Concernant Emmanuelle Mignon son coup d'éclat a été de courte durée. Après avoir affirmé dans VSD que les sectes en France étaient "un non problème", qu'il fallait "transformer" la MIVILUDES, "en quelque chose de plus efficace et en finir avec le bla-bla" (Nouvel Obs), elle a fait comme tous les politiques qui réalisent la portée embarrassante de leur propos : nier leur authenticité et noyer le poisson. De la même façon, Michèle Alliot-Marie qui a semblé prendre la mesure des dérives de la lutte anti-sectes en France est vite revenue à un discours "orthodoxe" avec le soutien de François Fillon sur la question (AFP). Raphaël Liogier a bien décrit la différence de culture qui existe entre le Ministère de l'Intérieur et le Premier Ministre sur la question des sectes. Une différence critiquée par Alain Gest, lorsque Michèle Alliot-Marie a lancé son ballon sonde : "Cette évolution est le fruit d'une manipulation orchestrée par des hauts fonctionnaires du ministère de l'intérieur favorables aux mouvements sectaires, qui placent le débat sur la liberté de conscience et la religion, alors que les mouvements dangereux, aujourd'hui, n'ont plus de références religieuses" (Le Monde). Quand à Jean-Pierre Brard il s'est exclamé : "Refusons le toilettage au kärcher de la loi de 1905 comme celui de la Miviludes" (PARIS, 6 fév 2008 AFP). Néanmoins cette différence de culture, porteuse d'optimisme pour un traitement plus équilibré de la question des sectes, n'a pas résisté vraisemblablement à la chute de popularité du Président. On peut s'occuper plus intelligemment des sectes, certes, mais peut-être pas au prix de la popularité. Le dernier rapport de la MIVILUDES n'a, à cet égard, apporté aucune bonne surprise.

 

Dire que les sectes sont un non problème, c'est une façon rapide d'énoncer un fait réel : le problème sociologique des dérives sectaires est mineur. Il peut bien entendu être traité mais plus dans le cadre actuel de la lutte antisectes française. Le vrai problème d'envergure est l'utilisation de la peur fabriquée autour des sectes par une partie des pouvoirs publics. 

 

Les paroles des membres de l'exécutif jusqu'au plus haut niveau ne sont pas des erreurs de script, éventuellement des marques d'ignorance pour certains propos. Il s'agit de sonder l'opinion sur des sujets difficiles, voire d'imposer une vision personnelle de la part du Président. Certains pourraient qualifier cela de "politique des pieds dans le plat " avec pour conséquence de semer la confusion et la zizanie. 

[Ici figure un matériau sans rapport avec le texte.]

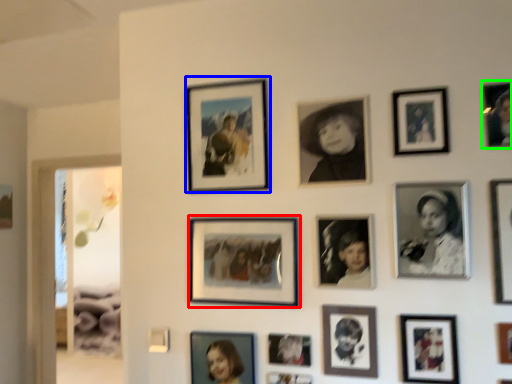 Question: Estimate the real-world distances between objects in this image. Which object is farther from picture frame (highlighted by a red box), picture frame (highlighted by a blue box) or picture frame (highlighted by a green box)?

Choices:
 (A) picture frame
 (B) picture frame

Answer: (B) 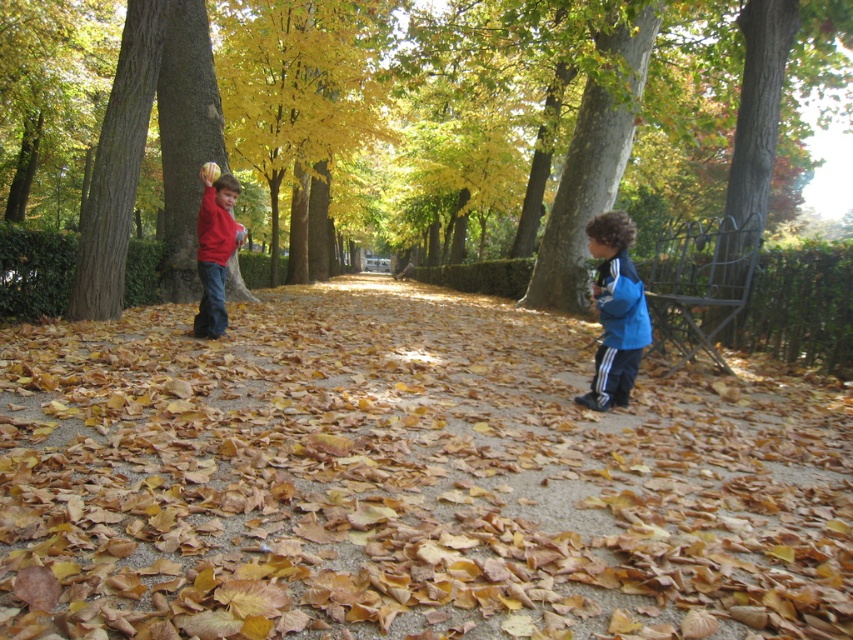 Can you confirm if blue fleece jacket at right is taller than matte red sweater at left?

No, blue fleece jacket at right is not taller than matte red sweater at left.

Which is more to the right, blue fleece jacket at right or matte red sweater at left?

Positioned to the right is blue fleece jacket at right.

Is point (618, 211) behind point (222, 317)?

Yes.

This screenshot has width=853, height=640. Find the location of `blue fleece jacket at right`. blue fleece jacket at right is located at coordinates (614, 310). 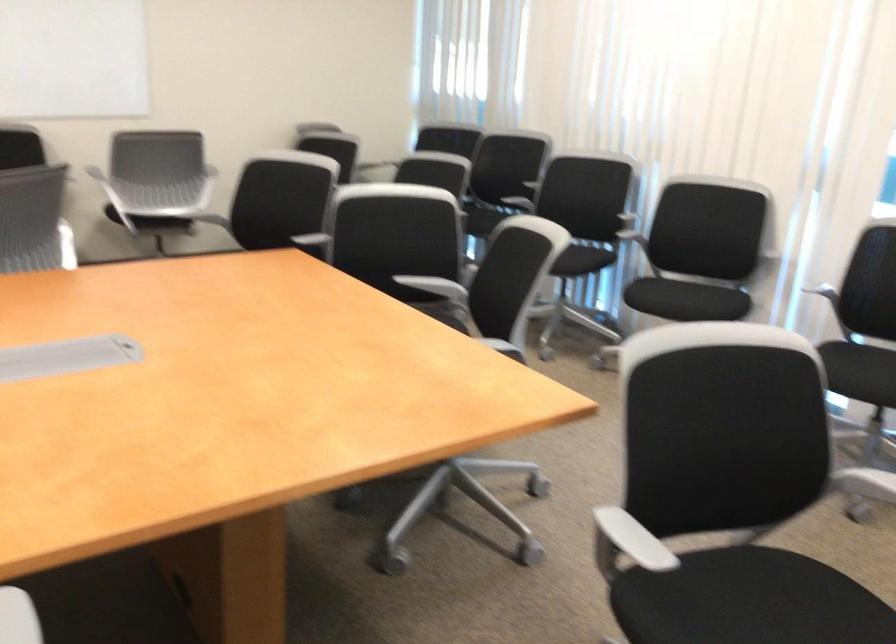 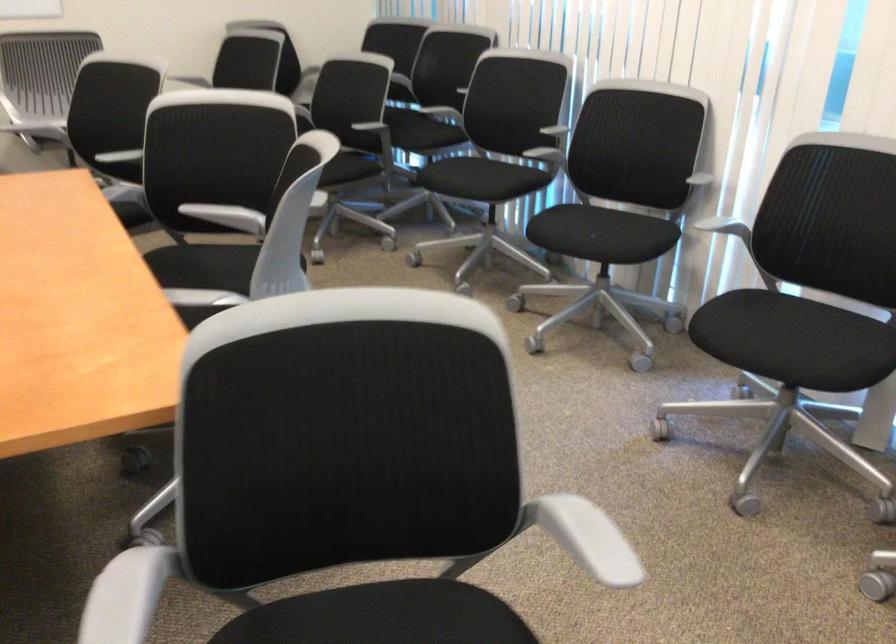 Find the pixel in the second image that matches [415,283] in the first image.

(208, 212) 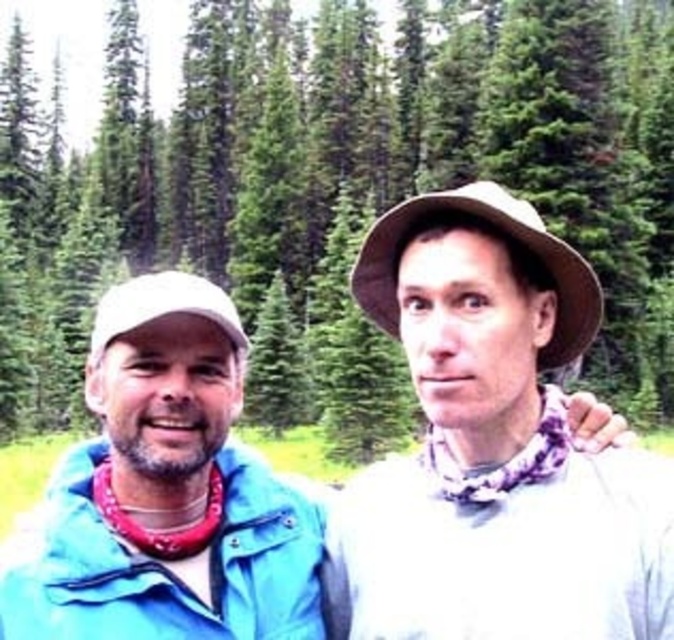 You are a photographer standing 2 meters away from the two people in the image. You want to take a photo that includes both the blue fabric jacket at center and the blue fabric jacket at left in the same frame. Given that your camera has a 1.5 meter field of view, can you capture both jackets in a single shot without moving?

The blue fabric jacket at center and blue fabric jacket at left are 1.36 meters apart from each other. Since your camera has a 1.5 meter field of view, which is wider than the distance between the jackets, you can capture both jackets in a single shot without moving. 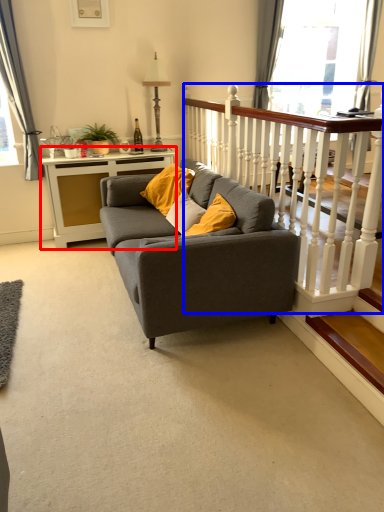 Question: Which point is further to the camera, table (highlighted by a red box) or balustrade (highlighted by a blue box)?

Choices:
 (A) table
 (B) balustrade

Answer: (A) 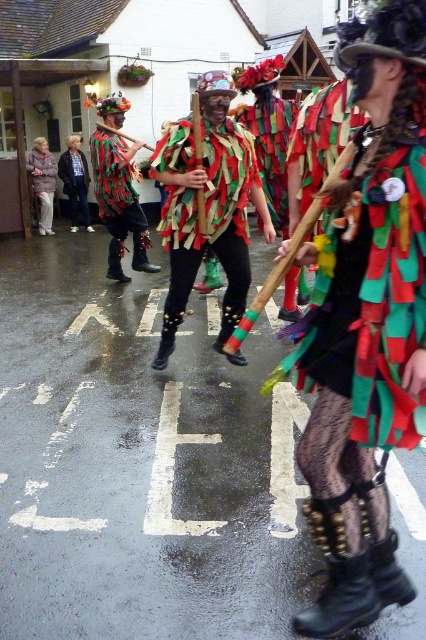 You are standing at the origin point of the coordinate system. You want to move towards the multicolored fabric strips at center. Which direction should you go?

The multicolored fabric strips at center are located at point (212,221), so you should move northeast to reach them.

You are standing on the wet street and want to take a photo of both the point at (x=359, y=433) and the point at (x=45, y=147). Which point should you focus on first to ensure both are in clear view?

You should focus on the point at (x=359, y=433) first because it is closer to the camera than the point at (x=45, y=147), ensuring both points are in focus when using depth of field.

You are a photographer standing on the wet street trying to capture both the textured fabric costume at center and the matte black pants at left in a single frame. Given that your camera has a maximum focus range of 10 meters, will you be able to focus on both subjects simultaneously?

The distance between the textured fabric costume at center and the matte black pants at left is 10.21 meters, which exceeds the camera maximum focus range of 10 meters. Therefore, you cannot focus on both subjects simultaneously. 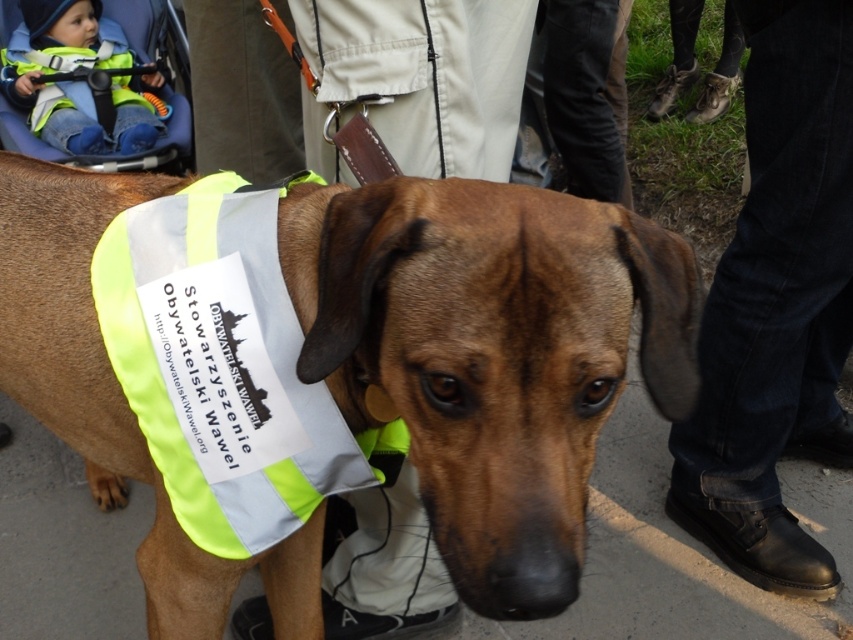 Is neon yellow vest at center smaller than jeans at lower right?

No.

Does point (312, 205) come farther from viewer compared to point (805, 374)?

That is False.

Which is behind, point (355, 426) or point (799, 209)?

The point (799, 209) is more distant.

Image resolution: width=853 pixels, height=640 pixels. Identify the location of neon yellow vest at center. (334, 365).

Between jeans at lower right and neon yellow fabric safety vest at center, which one has less height?

With less height is neon yellow fabric safety vest at center.

Is point (724, 529) in front of point (387, 438)?

No, it is behind (387, 438).

The image size is (853, 640). I want to click on jeans at lower right, so click(x=776, y=307).

Where is `jeans at lower right`? The image size is (853, 640). jeans at lower right is located at coordinates (776, 307).

Can you confirm if neon yellow vest at center is positioned below matte green vest at upper left?

Correct, neon yellow vest at center is located below matte green vest at upper left.

Consider the image. Is neon yellow vest at center shorter than matte green vest at upper left?

No, neon yellow vest at center is not shorter than matte green vest at upper left.

Measure the distance between neon yellow vest at center and camera.

neon yellow vest at center and camera are 31.90 inches apart.

At what (x,y) coordinates should I click in order to perform the action: click on neon yellow vest at center. Please return your answer as a coordinate pair (x, y). Looking at the image, I should click on (334, 365). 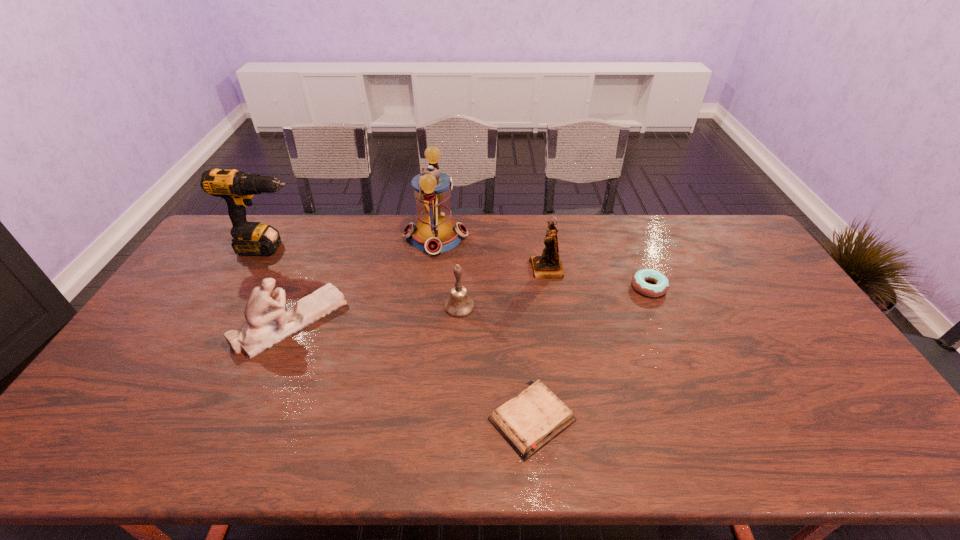 The width and height of the screenshot is (960, 540). I want to click on lantern, so click(435, 232).

At what (x,y) coordinates should I click in order to perform the action: click on drill. Please return your answer as a coordinate pair (x, y). The width and height of the screenshot is (960, 540). Looking at the image, I should click on (237, 188).

The width and height of the screenshot is (960, 540). What are the coordinates of `the right figurine` in the screenshot? It's located at (548, 265).

The height and width of the screenshot is (540, 960). Find the location of `the shorter figurine`. the shorter figurine is located at coordinates (268, 324).

Locate an element on the screen. The width and height of the screenshot is (960, 540). the left figurine is located at coordinates (268, 324).

What are the coordinates of `bell` in the screenshot? It's located at click(x=459, y=304).

Image resolution: width=960 pixels, height=540 pixels. In order to click on the rightmost object in this screenshot , I will do click(638, 280).

Locate an element on the screen. the second shortest object is located at coordinates (638, 280).

You are a GUI agent. You are given a task and a screenshot of the screen. Output one action in this format:
    pyautogui.click(x=<x>, y=<y>)
    Task: Click on the diary
    This screenshot has height=540, width=960.
    Given the screenshot: What is the action you would take?
    pyautogui.click(x=527, y=422)

At what (x,y) coordinates should I click in order to perform the action: click on the shortest object. Please return your answer as a coordinate pair (x, y). This screenshot has width=960, height=540. Looking at the image, I should click on (527, 422).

Néanmoins, il est nécessaire de s'interroger sur l'impossibilité chronique en France d'aborder dans le calme et avec l'ouverture d'esprit nécessaire, le sujet de la laïcité et celui des sectes (hormis dans un contexte académique), étant entendu qu'on ne peut plus appeler "débat" les contributions épidermiques, gesticulations, et autres effets de manche, encouragés par les médias. On se souvient en particulier de la loi sur la laïcité (alias loi sur le voile), de la loi About-Picard, promulguées au nom d'une laïcité que beaucoup veulent pétrifiée et sanctifiée. 

 

On se prend alors à rêver d'un ressaisissement salutaire des pouvoirs publics, qui, à l'instar du Québec avec la commission Bouchard-Taylor, lanceraient un grand projet de réflexion pour définir "les pratiques d'accommodement reliées aux différences culturelles" (voir notre page sur le sujet). C'est autre chose que les commissions d'enquêtes parlementaires françaises sur les sectes ou même que la commission Machelon réunie en catimini dans le climat suspicieux français. Jean Baubérot, qui connaît le sujet, croit voir dans l'approche québécoise une opportunité, puisque il a l'intention d'intituler son prochain livre : « Liberté, laïcité, diversité. Le Québec une chance pour la France » (Blog Jean Baubérot).